» Exercise details:
Print the lines below exactly as written, with none missing.

----------

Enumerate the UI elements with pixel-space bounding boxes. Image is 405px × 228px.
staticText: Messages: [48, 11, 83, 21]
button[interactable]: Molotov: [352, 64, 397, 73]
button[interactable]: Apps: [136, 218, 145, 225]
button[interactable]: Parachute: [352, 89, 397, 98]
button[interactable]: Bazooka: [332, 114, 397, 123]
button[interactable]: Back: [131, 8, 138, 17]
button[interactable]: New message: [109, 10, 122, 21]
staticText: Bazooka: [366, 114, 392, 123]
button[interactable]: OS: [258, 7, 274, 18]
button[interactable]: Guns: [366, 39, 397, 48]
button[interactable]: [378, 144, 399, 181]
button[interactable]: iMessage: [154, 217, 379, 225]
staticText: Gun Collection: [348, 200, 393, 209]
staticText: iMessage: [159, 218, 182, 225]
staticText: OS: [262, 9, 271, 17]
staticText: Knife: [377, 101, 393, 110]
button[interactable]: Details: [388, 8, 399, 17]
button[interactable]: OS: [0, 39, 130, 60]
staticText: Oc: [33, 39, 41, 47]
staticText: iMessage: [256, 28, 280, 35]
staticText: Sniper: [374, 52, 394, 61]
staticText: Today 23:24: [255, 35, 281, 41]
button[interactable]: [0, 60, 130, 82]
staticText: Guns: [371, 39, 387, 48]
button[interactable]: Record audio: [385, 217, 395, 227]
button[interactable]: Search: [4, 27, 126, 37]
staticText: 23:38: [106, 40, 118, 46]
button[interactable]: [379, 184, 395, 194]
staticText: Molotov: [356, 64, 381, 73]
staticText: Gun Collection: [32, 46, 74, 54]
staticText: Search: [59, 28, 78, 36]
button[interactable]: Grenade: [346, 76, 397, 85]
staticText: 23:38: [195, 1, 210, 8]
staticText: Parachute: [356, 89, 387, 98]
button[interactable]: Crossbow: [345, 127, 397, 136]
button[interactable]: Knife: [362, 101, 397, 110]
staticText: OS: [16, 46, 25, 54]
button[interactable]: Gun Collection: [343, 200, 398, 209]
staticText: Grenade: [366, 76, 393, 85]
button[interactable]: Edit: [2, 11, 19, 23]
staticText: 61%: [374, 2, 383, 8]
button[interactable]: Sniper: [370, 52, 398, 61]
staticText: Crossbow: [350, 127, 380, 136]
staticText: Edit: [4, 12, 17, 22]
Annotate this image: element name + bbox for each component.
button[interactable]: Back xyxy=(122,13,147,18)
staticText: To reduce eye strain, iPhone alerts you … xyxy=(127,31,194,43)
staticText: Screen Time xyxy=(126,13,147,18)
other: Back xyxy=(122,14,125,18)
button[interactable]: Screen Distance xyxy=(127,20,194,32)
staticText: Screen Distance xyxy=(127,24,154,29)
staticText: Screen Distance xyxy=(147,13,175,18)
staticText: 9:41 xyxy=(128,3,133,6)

----------

» Task response:
Enumerate the UI elements with pixel-space bounding boxes. Image is 405px × 228px.
staticText: Messages: [48, 11, 83, 21]
button[interactable]: Molotov: [352, 64, 397, 73]
button[interactable]: Apps: [136, 218, 145, 225]
button[interactable]: Parachute: [352, 89, 397, 98]
button[interactable]: Bazooka: [332, 114, 397, 123]
button[interactable]: Back: [131, 8, 138, 17]
button[interactable]: New message: [109, 10, 122, 21]
staticText: Bazooka: [366, 114, 392, 123]
button[interactable]: OS: [258, 7, 274, 18]
button[interactable]: Guns: [366, 39, 397, 48]
button[interactable]: [378, 144, 399, 181]
button[interactable]: iMessage: [154, 217, 379, 225]
staticText: Gun Collection: [348, 200, 393, 209]
staticText: iMessage: [159, 218, 182, 225]
staticText: OS: [262, 9, 271, 17]
staticText: Knife: [377, 101, 393, 110]
button[interactable]: Details: [388, 8, 399, 17]
button[interactable]: OS: [0, 39, 130, 60]
staticText: Oc: [33, 39, 41, 47]
staticText: iMessage: [256, 28, 280, 35]
staticText: Sniper: [374, 52, 394, 61]
staticText: Today 23:24: [255, 35, 281, 41]
button[interactable]: [0, 60, 130, 82]
staticText: Guns: [371, 39, 387, 48]
button[interactable]: Record audio: [385, 217, 395, 227]
button[interactable]: Search: [4, 27, 126, 37]
staticText: 23:38: [106, 40, 118, 46]
button[interactable]: [379, 184, 395, 194]
staticText: Molotov: [356, 64, 381, 73]
staticText: Gun Collection: [32, 46, 74, 54]
staticText: Search: [59, 28, 78, 36]
button[interactable]: Grenade: [346, 76, 397, 85]
staticText: 23:38: [195, 1, 210, 8]
staticText: Parachute: [356, 89, 387, 98]
button[interactable]: Crossbow: [345, 127, 397, 136]
button[interactable]: Knife: [362, 101, 397, 110]
staticText: OS: [16, 46, 25, 54]
button[interactable]: Gun Collection: [343, 200, 398, 209]
staticText: Grenade: [366, 76, 393, 85]
button[interactable]: Edit: [2, 11, 19, 23]
staticText: 61%: [374, 2, 383, 8]
button[interactable]: Sniper: [370, 52, 398, 61]
staticText: Crossbow: [350, 127, 380, 136]
staticText: Edit: [4, 12, 17, 22]
Annotate this image: element name + bbox for each component.
button[interactable]: Back xyxy=(122,13,147,18)
staticText: To reduce eye strain, iPhone alerts you … xyxy=(127,31,194,43)
staticText: Screen Time xyxy=(126,13,147,18)
other: Back xyxy=(122,14,125,18)
button[interactable]: Screen Distance xyxy=(127,20,194,32)
staticText: Screen Distance xyxy=(127,24,154,29)
staticText: Screen Distance xyxy=(147,13,175,18)
staticText: 9:41 xyxy=(128,3,133,6)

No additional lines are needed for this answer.